Const. 1849, Art. V, Sec. 21.

Referred to in Kirkwood r. Soto, 87 Cal. 396.

SECTION 20. The governor shall not, during his term of office, be elected a senator to the senate of the United States.

ARTICLE VI.

JUDICIAL DEPARTMENT.

SECTION 1. The judicial power of the state shall be vested in the senate sitting as a court of impeachment, in a Supreme Court, Superior Courts, justices of the peace, and such inferior courts as the legislature may establish in any incorporated city or town, or city and county.

Const. 1849, Art. VI, Sec. 1.

Police courts cannot be lawfully established by a city charter which is only approved by a majority of the members elected to both houses under section 8, article XI. Such courts can only be established by bill, as provided in sections 15, 16, article IV. People r. Toal, 85 Cal. 333. Beatty, C. J., dissenting.

The act of March 5, 1889 [Stats. p. 62], creating the police court in the city and county of San Francisco, is not unconstitutional as assuming to make the former judges the judges of a new court, but added to existing courts another judge. Ex parte Lloyd, 78 Cal. 421. [See also note Sec. 25, Art. IV, Par. 28.]

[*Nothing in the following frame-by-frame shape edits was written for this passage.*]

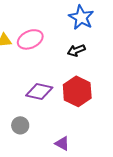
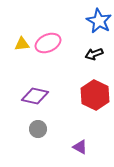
purple diamond: (39, 91) -> (35, 96), moved

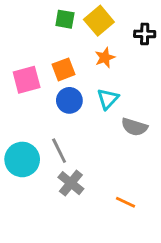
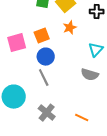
cyan triangle: (108, 99) -> (96, 50), moved
gray line: (59, 151) -> (44, 78), moved
orange line: (126, 202) -> (82, 118), moved

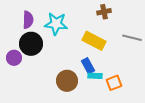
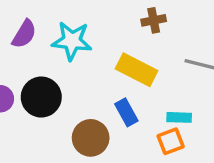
purple semicircle: (28, 20) -> (24, 34), turned 30
black circle: (31, 44) -> (41, 97), moved
cyan rectangle: (95, 76) -> (179, 117), moved

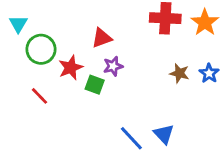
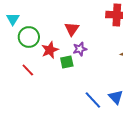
red triangle: (102, 38) -> (72, 29), turned -35
green square: (95, 85) -> (67, 62), turned -32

It is not unconstitutional to apply the word "court" to a tribunal presided over by a police judge. It is an inferior court, which the legislature may establish in any incorporated city or town, or city and county. So held with reference to commitment of criminal minors to non-sectarian charitable institutions in pursuance of section 1388, Penal Code. Boys' and Girls' Aid Society v. Reis, 71 Cal. 627.

A police judge is a judicial officer, but he is

also a municipal officer. Ex parte Henry, 62 Cal. 557.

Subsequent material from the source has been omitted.